Оборона 9-й парашютной дивизии, занимавшей позиции на центральном участке фронта, была полностью уничтожена. Командующим этим соединением являлся генерал Бруно Бройер, который в 1941 году руководил десантом в районе Ираклиона на острове Крит. Позднее этот элегантный офицер стал командующим критским гарнизоном. Несмотря на все заявления Геринга о сверхчеловеческих способностях личного состава парашютных частей, под началом Бройера находились всего-навсего обычные механики и обслуживающий персонал люфтваффе. Большинство из них никогда и не прыгали с парашютом. После начала артподготовки офицеры были уже не в состоянии поддерживать контроль над подчиненными. Когда же огонь по немецким позициям открыли советские "катюши", среди "парашютистов" возникла уже полнейшая паника.
Командир 27-го парашютного полка полковник Менке был убит сразу же после того, как первый советский танк прорвался к его командному пункту. Лишь к концу дня 17 апреля 9-я парашютная дивизия смогла немного прийти в себя благодаря огневой поддержке танков "пантера" и T-IV. Однако вскоре хаос на ее позициях разразился с новой силой. Вёлерман, командир артиллерии 56-го корпуса, прибыв на командный пункт Бройера, застал последнего в полнейшем упадке духа. Тот был шокирован массовым бегством своих солдат с оборонительных позиций[592]
. Стало ясно, что продолжать командование дивизией Бройер уже не в состоянии. Его освободили от занимаемого поста. Но на этом несчастья этого военачальника не закончились. Вскоре после войны он был передан греческим властям и приговорен в 1947 году к смертной казни за преступления, совершенные совсем другим генералом во время немецкой оккупации Крита.В половине седьмого вечера 17 апреля в штаб генерала Вейдлинга неожиданно прибыл министр иностранных дел Германии Риббентроп. Он потребовал краткого доклада о сложившейся ситуации. Случайно в тот же момент в помещении появился и Вёлерман. "Это мой командир артиллерии, который только что прибыл с фронта"[593]
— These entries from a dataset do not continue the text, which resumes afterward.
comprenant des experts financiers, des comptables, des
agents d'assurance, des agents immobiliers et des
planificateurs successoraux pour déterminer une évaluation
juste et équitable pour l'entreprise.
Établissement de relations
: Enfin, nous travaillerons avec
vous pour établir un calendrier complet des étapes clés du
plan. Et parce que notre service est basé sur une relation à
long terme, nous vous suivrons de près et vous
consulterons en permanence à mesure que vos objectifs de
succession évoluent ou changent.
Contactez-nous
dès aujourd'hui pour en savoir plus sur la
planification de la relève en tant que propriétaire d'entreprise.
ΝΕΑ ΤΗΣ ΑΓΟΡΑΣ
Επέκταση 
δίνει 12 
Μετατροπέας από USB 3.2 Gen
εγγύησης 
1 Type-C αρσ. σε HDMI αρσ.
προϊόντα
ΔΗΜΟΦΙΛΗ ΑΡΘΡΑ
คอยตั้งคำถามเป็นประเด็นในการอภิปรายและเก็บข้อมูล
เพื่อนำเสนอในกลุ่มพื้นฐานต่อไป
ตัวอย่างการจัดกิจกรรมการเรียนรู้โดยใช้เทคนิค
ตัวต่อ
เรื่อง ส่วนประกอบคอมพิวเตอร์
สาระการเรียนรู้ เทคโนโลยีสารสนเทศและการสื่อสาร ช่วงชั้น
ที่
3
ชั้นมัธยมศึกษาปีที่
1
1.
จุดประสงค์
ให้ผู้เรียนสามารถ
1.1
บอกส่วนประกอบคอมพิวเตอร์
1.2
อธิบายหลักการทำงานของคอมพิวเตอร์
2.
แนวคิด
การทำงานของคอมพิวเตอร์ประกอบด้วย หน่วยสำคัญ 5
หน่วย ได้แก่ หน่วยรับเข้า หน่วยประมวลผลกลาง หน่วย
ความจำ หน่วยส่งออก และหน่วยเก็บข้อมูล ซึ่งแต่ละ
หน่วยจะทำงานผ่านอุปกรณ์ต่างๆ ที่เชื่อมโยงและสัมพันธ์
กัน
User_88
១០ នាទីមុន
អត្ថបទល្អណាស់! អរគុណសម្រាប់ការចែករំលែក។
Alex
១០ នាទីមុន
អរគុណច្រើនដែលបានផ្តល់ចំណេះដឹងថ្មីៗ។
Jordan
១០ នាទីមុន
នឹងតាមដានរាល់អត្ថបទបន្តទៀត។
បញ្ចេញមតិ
, - произнес Вейдлинг. Вёлерману ничего не оставалось, как пожать вялую руку Риббентропа. "Он может доложить вам о ситуации, — добавил Вейдлинг". После этого генерал сел рядом с министром и приготовился слушать. Доклад Вёлермана "потряс Риббентропа". Он задал лишь один или два вопроса хриплым и едва слышным голосом. Затем министр сказал что-то невнятное по поводу возможного изменения обстановки в течение ближайших двенадцати часов и намекнул о ведущихся сейчас переговорах с американскими и британскими представителями. Возможно, что именно этот намек побудил генерала Буссе послать в войска сигнал следующего содержания: "Продержитесь еще пару дней, и все наладится". Между тем слова нацистского руководства о том, что с западными союзниками возможна какая-то договоренность, являлись абсолютной ложью.Немецкие подразделения, которые были вынуждены отходить с оборонительных позиций у Одера в лесные массивы на Зееловских высотах, часто попадали в новую ловушку. Передовые советские части находились уже за их спиной. Нервы солдат были напряжены до предела. Нередко они открывали огонь по своим же товарищам. Советская артиллерия и авиация продолжала наносить удары как по вражеским, так и по своим частям. Командование люфтваффе задействовало в этот день максимально возможное число самолетов и попыталось, в частности, уничтожить понтонную переправу через Одер[594]
. Но эта затея провалилась. Согласно утверждению одного источника (точное имя которого до сих пор не установлено), "немецкие летчики нередко шли на таран советского бомбардировщика, в результате чего обе машины, объятые пламенем, падали на землю"[595]. Если это свидетельство является правдой, то следует констатировать, что с начала войны роли пилотов противоборствующих сторон существенным образом поменялись. Теперь, в 1945 году, офицеры люфтваффе решались на то, на что в 1941 году шли отчаянно смелые соколы советских Военно-Воздушных Сил.Еще более поразительным являются данные о появлении в немецкой авиации эскадрильи камикадзе, которую предстояло использовать против советских переправ на Одере. В люфтваффе появился новый термин "миссия самопожертвования". Местом базирования этой специальной эскадрильи, получившей название "Леонидас"[596]
, был выбран аэродром в Ютербоге. Ею командовал подполковник Хайнер Ланге. Все летчики, вступавшие в состав эскадрильи, должны были подписать документ, заканчивавшийся словами: "Я отдаю себе полный отчет в том, что операция, в которой мне предстоит участвовать, должна закончиться моей смертью". Вечером 16 апреля для пилотов эскадрильи были устроены танцы, на них пригласили женский обслуживающий персонал аэродрома и связисток. В конце мероприятия прозвучала прощальная песня. Генерал-майор Фукс, осуществлявший общее руководство операцией, едва мог сдерживать слезы.